The following idiom is not uncommon (this is taken from the C part of MIMEDefang):
/* Number of file descriptors to close when forking */
#define CLOSEFDS 256
...
static void
closefiles(void)
{
int i;
for (i=0; i<CLOSEFDS; i++) {
(void) close(i);
}
}
(That's from mimedefang-2.78, the implementation has been changed slightly in later releases.)
It is something of a hack (as the MIMEDefang code freely admitted). In many cases it's more useful to start at FD 3 (or STDERR_FILENO+1
) instead of 0. close()
returns EBADF
with an invalid FD, but this doesn't usually present problems (at least not in C, in other languages an exception may be thrown).
Since you can determine the file-descriptor upper limit with getrlimit(RLIMIT_NOFILE,...)
which is defined as:
RLIMIT_NOFILE
This is a number one greater than the maximum value that the system may assign to a newly-created descriptor. If this limit is exceeded, functions that allocate a file descriptor shall fail with errno set to [EMFILE]. This limit constrains the number of file descriptors that a process may allocate.

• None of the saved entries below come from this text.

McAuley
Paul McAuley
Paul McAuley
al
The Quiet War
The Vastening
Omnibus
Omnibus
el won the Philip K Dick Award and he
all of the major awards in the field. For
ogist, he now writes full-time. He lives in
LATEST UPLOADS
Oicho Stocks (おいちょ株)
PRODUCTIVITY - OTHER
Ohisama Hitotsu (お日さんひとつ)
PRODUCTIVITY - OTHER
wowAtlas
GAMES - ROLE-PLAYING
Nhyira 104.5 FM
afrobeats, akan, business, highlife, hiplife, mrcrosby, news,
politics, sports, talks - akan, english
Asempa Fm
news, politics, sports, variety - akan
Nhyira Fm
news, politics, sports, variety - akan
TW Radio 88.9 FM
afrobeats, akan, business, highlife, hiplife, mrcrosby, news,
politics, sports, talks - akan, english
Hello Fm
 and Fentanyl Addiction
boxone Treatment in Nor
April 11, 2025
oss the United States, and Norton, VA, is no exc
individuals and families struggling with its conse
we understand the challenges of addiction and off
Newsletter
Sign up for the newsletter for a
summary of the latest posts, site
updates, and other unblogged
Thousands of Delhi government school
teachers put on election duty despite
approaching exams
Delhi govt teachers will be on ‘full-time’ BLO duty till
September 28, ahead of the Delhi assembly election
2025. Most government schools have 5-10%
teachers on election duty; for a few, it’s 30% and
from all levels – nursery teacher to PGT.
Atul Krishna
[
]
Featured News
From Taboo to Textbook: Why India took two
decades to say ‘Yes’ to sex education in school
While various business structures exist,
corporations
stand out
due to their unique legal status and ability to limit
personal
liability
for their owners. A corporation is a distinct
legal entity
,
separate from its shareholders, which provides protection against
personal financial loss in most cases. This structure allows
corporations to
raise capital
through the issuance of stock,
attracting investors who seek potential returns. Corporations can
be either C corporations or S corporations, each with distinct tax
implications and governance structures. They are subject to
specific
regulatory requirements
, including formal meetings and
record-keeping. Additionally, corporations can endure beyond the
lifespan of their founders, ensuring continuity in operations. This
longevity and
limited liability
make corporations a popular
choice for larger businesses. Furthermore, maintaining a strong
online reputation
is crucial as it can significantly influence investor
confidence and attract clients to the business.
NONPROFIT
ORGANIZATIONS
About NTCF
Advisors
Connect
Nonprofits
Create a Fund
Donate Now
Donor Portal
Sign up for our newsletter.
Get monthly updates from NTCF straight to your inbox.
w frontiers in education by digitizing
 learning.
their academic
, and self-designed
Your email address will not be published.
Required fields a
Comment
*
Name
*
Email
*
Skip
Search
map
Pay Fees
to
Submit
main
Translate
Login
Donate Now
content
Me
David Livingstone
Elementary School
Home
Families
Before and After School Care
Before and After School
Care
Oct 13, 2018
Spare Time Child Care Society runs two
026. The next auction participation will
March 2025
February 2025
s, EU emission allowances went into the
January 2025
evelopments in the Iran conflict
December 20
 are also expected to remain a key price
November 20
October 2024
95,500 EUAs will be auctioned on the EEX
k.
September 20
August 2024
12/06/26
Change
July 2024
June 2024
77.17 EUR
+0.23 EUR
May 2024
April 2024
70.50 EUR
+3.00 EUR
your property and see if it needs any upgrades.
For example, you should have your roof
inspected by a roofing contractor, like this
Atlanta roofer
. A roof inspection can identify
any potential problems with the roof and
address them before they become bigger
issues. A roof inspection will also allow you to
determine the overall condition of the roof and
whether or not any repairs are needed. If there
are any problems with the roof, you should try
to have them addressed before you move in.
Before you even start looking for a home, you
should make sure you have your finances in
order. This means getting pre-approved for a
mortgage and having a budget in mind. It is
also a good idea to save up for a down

you can use this (subtracting 1) as the upper limit of the loop.
The above and ulimit -n
, getconf OPEN_MAX
and sysconf(OPEN_MAX)
should all agree.
Since open()
always assigns the lowest free FD, the maximum number of open files and the highest FD+1 are the same number.
To detemine what fds are open, instead of close()
use a no-op lseek(fd, 0, SEEK_CUR)
which will return EBADF
if the fd is not open (there's no obvious benefit to calling lseek()
for a conditional close()
though). socat
's filan
loops over 0 .. FD_SETSIZE
calling fstat()
/fstat64()
.
The libslack daemon
utility which daemonizes arbitrary processes also uses this brute-force approach (while making sure to keep the first three descriptors open when used under inetd
).
In the case where your program can track file handles it is preferable to do so, or use FD_CLOEXEC
where available. However, should you wish to code defensively, you might prefer to distrust your parent process, say for an external handler/viewer process started by a browser, e.g. like this long-lived and ancient Mozilla bug on Unix platforms.
For the paranoid (do you want your PDF viewer to inherit every open Firefox FD including your cache, and open TCP connections?):
#!/bin/bash
# you might want to use the value of "ulimit -n" instead of picking 255
for ((fd=3; fd<=255; fd++)); do
exec {fd}<&- # close
done
exec /usr/local/bin/xpdf "$@"
Update after 15 years this issue was resolved in Firefox 58 (2018) when process creation was changed from the Netscape Portable Runtime (NSPR) API to use LaunchApp.